A condensed version of the W3C WAI priority checkpoints covers the main do’s and don’ts, including a practical exercise where participants have to close their eyes and I play the part of the screenreader software and shout out a list of “click here” and “read more” type of hyperlinks, and then ask participants to choose a specific link when trying to find a particular page. I also introduce ALT tags and how best to describe photo images to users who can’t see them.
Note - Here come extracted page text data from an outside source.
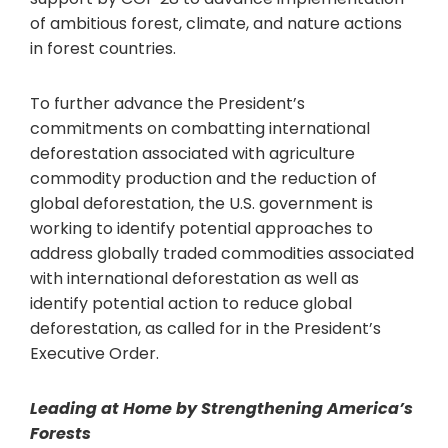
of ambitious forest, climate, and nature actions
in forest countries.
To further advance the President’s
commitments on combatting international
deforestation associated with agriculture
commodity production and the reduction of
global deforestation, the U.S. government is
working to identify potential approaches to
address globally traded commodities associated
with international deforestation as well as
identify potential action to reduce global
deforestation, as called for in the President’s
Executive Order.
Leading at Home by Strengthening America’s
Forests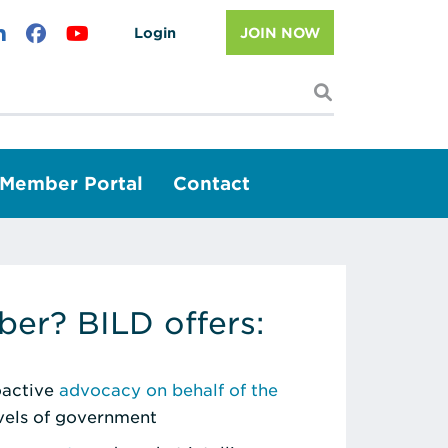
Login
JOIN NOW
I'm looking f
Member Portal
Contact
er? BILD offers:
roactive
advocacy on behalf of the
evels of government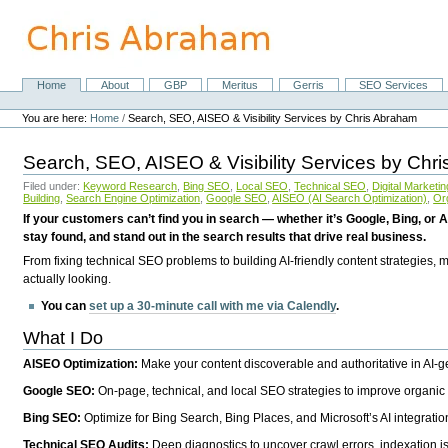
Skip
to
content.
|
Skip
Home
About
GBP
Meritus
Gerris
SEO Services
Navigation
to
Personal
navigation
tools
You are here:
Home
/
Search, SEO, AISEO & Visibility Services by Chris Abraham
Search, SEO, AISEO & Visibility Services by Chr
Filed under:
Keyword Research
,
Bing SEO
,
Local SEO
,
Technical SEO
,
Digital Marketin
Building
,
Search Engine Optimization
,
Google SEO
,
AISEO (AI Search Optimization)
,
Or
If your customers can’t find you in search — whether it’s Google, Bing, or A
stay found, and stand out in the search results that drive real business.
From fixing technical SEO problems to building AI-friendly content strategies,
actually looking.
You can
set up a 30-minute call with me via Calendly
.
What I Do
AISEO Optimization:
Make your content discoverable and authoritative in AI-
Google SEO:
On-page, technical, and local SEO strategies to improve organic 
Bing SEO:
Optimize for Bing Search, Bing Places, and Microsoft’s AI integratio
Technical SEO Audits:
Deep diagnostics to uncover crawl errors, indexation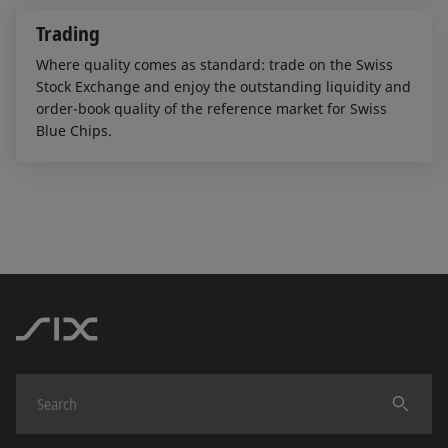
Trading
Where quality comes as standard: trade on the Swiss
Stock Exchange and enjoy the outstanding liquidity and
order-book quality of the reference market for Swiss
Blue Chips.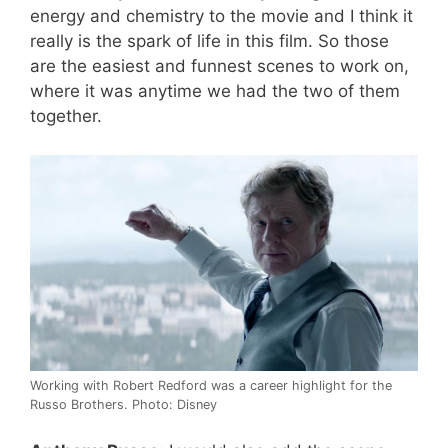
energy and chemistry to the movie and I think it
really is the spark of life in this film. So those
are the easiest and funnest scenes to work on,
where it was anytime we had the two of them
together.
Working with Robert Redford was a career highlight for the
Russo Brothers. Photo: Disney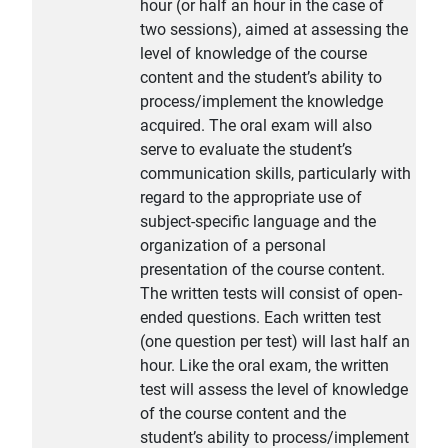
hour (or half an hour in the case of
two sessions), aimed at assessing the
level of knowledge of the course
content and the student’s ability to
process/implement the knowledge
acquired. The oral exam will also
serve to evaluate the student’s
communication skills, particularly with
regard to the appropriate use of
subject-specific language and the
organization of a personal
presentation of the course content.
The written tests will consist of open-
ended questions. Each written test
(one question per test) will last half an
hour. Like the oral exam, the written
test will assess the level of knowledge
of the course content and the
student’s ability to process/implement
Search engine optimisation

The next section explains how the search engine crawls and indexes HTML pages and binary documents (DOC, PDF, XLS…) I then talk about what we can do to help the search engine and ultimately our staff. I place great emphasis on the importance of page titles (especially in binary docs). I show good and bad examples of search results and a practical search engine optimisation exercise gets publishers into the habit of always checking metadata.

Image optimisation

You wouldn’t think that it is possible to get so many things wrong when dealing with graphics. Here are some of the bloopers that I’ve had to address:

  • stretched and distorted images that have been resized in HTML
  • enormous file sizes because images aren’t optimised (I’ve seen thumbnail images that are 2MB in size!)
  • horrible grainy four-colour JPG logos which should have been converted to GIF or PNG format
  • group photo shots, so small that you can’t recognise faces
  • dull and lifeless images which could use some colour correction
This part of the workshop aims to show how to decide on the best graphic format to use, how to optimise file sizes and how to crop and resize graphics to produce an image that is effective andĀ in context with the page content.

Analytics and evaluation

Publishing content is not the end of the story. I introduce Google Analytics and encourage staff to monitor their content after it has been published. Are staff finding your pages? Are they staying and reading your pages? What search terms are they using to get to your content? I encourage continuous improvement through analysis and evaluation.

Housekeeping

In this section I cover file and folder naming conventions, awareness of the live server and the development environment, removing old content and files, and other tips to keep a tidy house.

Background

I designed this course with our intranet publishing environment in mind. We don’t have intelligent intranet software or a modern CMS system and as such, our publishing environment is very much manual, requiring publishers to think for themselves. I’m well aware that more modern publishing systems will automatically do a lot of the tasks I’ve described above, such as resizing and cropping image thumbnails and maintaining document version control.

Results

I have run this course many times across different departments and it always gets good feedback. Although it’s a bit of a long slog, the exercises keep people awake. Publishers leave with greater awareness of both the “content” and the “user” sides of the intranet.

Not everyone puts into practise what they have learned. And we still have to bow down to the HiPPO effect (Highest Paid Person’s Opinion). It’s never perfect but, on the whole, search results have improved and the intranet remains free from clutter.